**Your objective**
The whole listing should come back exactly as written, except for the pictures.

-- Extracted records follows --

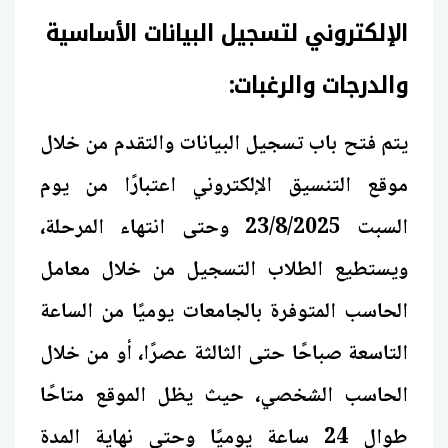
الإلكتروني لتسجيل البيانات الأساسية
والدرجات والرغبات:
يتم فتح باب تسجيل البيانات والتقدم من خلال
موقع التنسيق الإلكتروني اعتبارًا من يوم
السبت 23/8/2025 وحتى انتهاء المرحلة،
ويستطيع الطلاب التسجيل من خلال معامل
الحاسب المتوفرة بالجامعات يوميًا من الساعة
التاسعة صباحًا حتى الثالثة عصرًا، أو من خلال
الحاسب الشخصي، حيث يظل الموقع متاحًا
طوال 24 ساعة يوميًا وحتى نهاية المدة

-- Extracted records concluded --

**Solution below**
الإلكتروني لتسجيل البيانات الأساسية
والدرجات والرغبات:
يتم فتح باب تسجيل البيانات والتقدم من خلال
موقع التنسيق الإلكتروني اعتبارًا من يوم
السبت 23/8/2025 وحتى انتهاء المرحلة،
ويستطيع الطلاب التسجيل من خلال معامل
الحاسب المتوفرة بالجامعات يوميًا من الساعة
التاسعة صباحًا حتى الثالثة عصرًا، أو من خلال
الحاسب الشخصي، حيث يظل الموقع متاحًا
طوال 24 ساعة يوميًا وحتى نهاية المدة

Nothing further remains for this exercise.